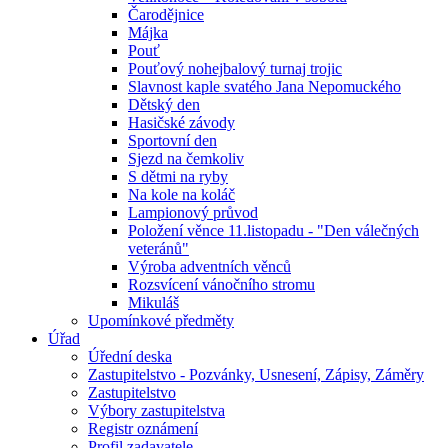
Čarodějnice
Májka
Pouť
Pouťový nohejbalový turnaj trojic
Slavnost kaple svatého Jana Nepomuckého
Dětský den
Hasičské závody
Sportovní den
Sjezd na čemkoliv
S dětmi na ryby
Na kole na koláč
Lampionový průvod
Položení věnce 11.listopadu - "Den válečných
veteránů"
Výroba adventních věnců
Rozsvícení vánočního stromu
Mikuláš
Upomínkové předměty
Úřad
Úřední deska
Zastupitelstvo - Pozvánky, Usnesení, Zápisy, Záměry
Zastupitelstvo
Výbory zastupitelstva
Registr oznámení
Profil zadavatele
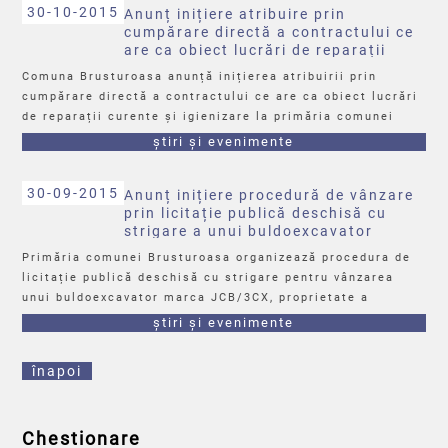
30-10-2015
Anunț inițiere atribuire prin
cumpărare directă a contractului ce
are ca obiect lucrări de reparații
curente și igienizare la primăria
Comuna Brusturoasa anunță inițierea atribuirii prin
comunei Brusturoasa
cumpărare directă a contractului ce are ca obiect lucrări
de reparații curente și igienizare la primăria comunei
Brusturoasa.
știri și evenimente
Data limită de depunere a ofertelor este 05.11.2015, orele
15:30.
30-09-2015
Anunț inițiere procedură de vânzare
Mai multe detalii regăsiți în fișierul atașat.
prin licitație publică deschisă cu
strigare a unui buldoexcavator
marca JCB/3CX
Primăria comunei Brusturoasa organizează procedura de
licitație publică deschisă cu strigare pentru vânzarea
unui buldoexcavator marca JCB/3CX, proprietate a
Comunei Brusturoasa. Data limită de înscriere este
știri și evenimente
26.10.2015, ora 14:00.
Mai multe detalii regăsiți în fișierul atașat.
înapoi
Chestionare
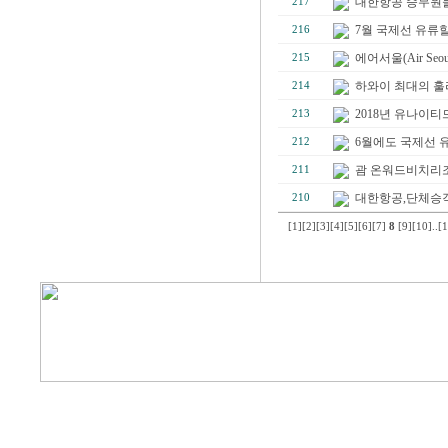
대한항공 승무원들이
217
7월 국제선 유류할증
216
에어서울(Air Seo
215
하와이 최대의 훌라
214
2018년 유나이티
213
6월에도 국제선 유류
212
괌 온워드비치리조
211
대한항공,단체승객의
210
[1]
[2]
[3]
[4]
[5]
[6]
[7]
8
[9]
[10]
..
[1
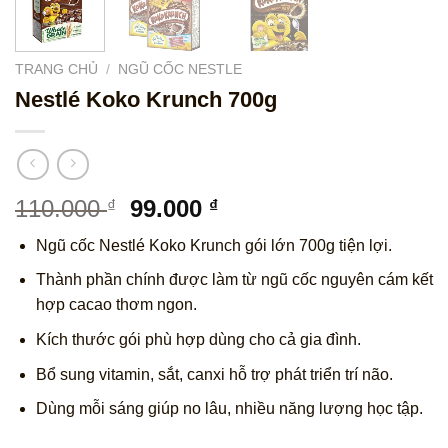
TRANG CHỦ
/
NGŨ CỐC NESTLE
Nestlé Koko Krunch 700g
Giá
Giá
110.000
99.000
₫
₫
gốc
hiện
Ngũ cốc Nestlé Koko Krunch gói lớn 700g tiện lợi.
là:
tại
110.000 ₫.
là:
Thành phần chính được làm từ ngũ cốc nguyên cám kết
99.000 ₫.
hợp cacao thơm ngon.
Kích thước gói phù hợp dùng cho cả gia đình.
Bổ sung vitamin, sắt, canxi hỗ trợ phát triển trí não.
Dùng mỗi sáng giúp no lâu, nhiều năng lượng học tập.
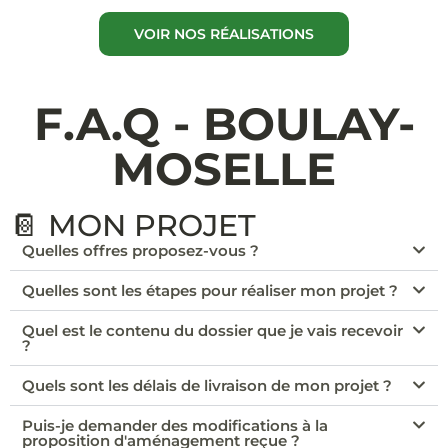
VOIR NOS RÉALISATIONS
F.A.Q - BOULAY-
MOSELLE
📔 MON PROJET
Quelles offres proposez-vous ?
Quelles sont les étapes pour réaliser mon projet ?
Quel est le contenu du dossier que je vais recevoir
?
Quels sont les délais de livraison de mon projet ?
Puis-je demander des modifications à la
proposition d'aménagement reçue ?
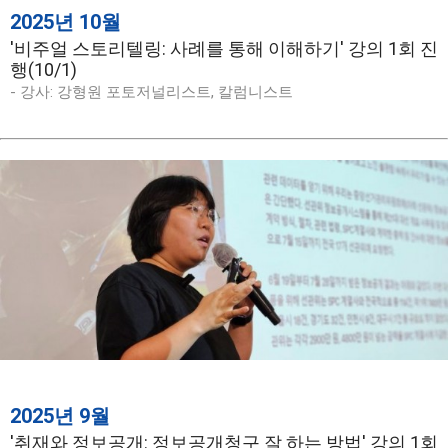
2025년 10월
'비주얼 스토리텔링: 사례를 통해 이해하기' 강의 1회 진
행(10/1)
- 강사: 강형원 포토저널리스트, 칼럼니스트
2025년 9월
'취재와 정보공개: 정보공개청구 잘 하는 방법' 강의 1회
----------------
**Your instructions**
From the entries above, pull out each line that includes "publică".

**Solution below**
prin licitație publică deschisă cu
licitație publică deschisă cu strigare pentru vânzarea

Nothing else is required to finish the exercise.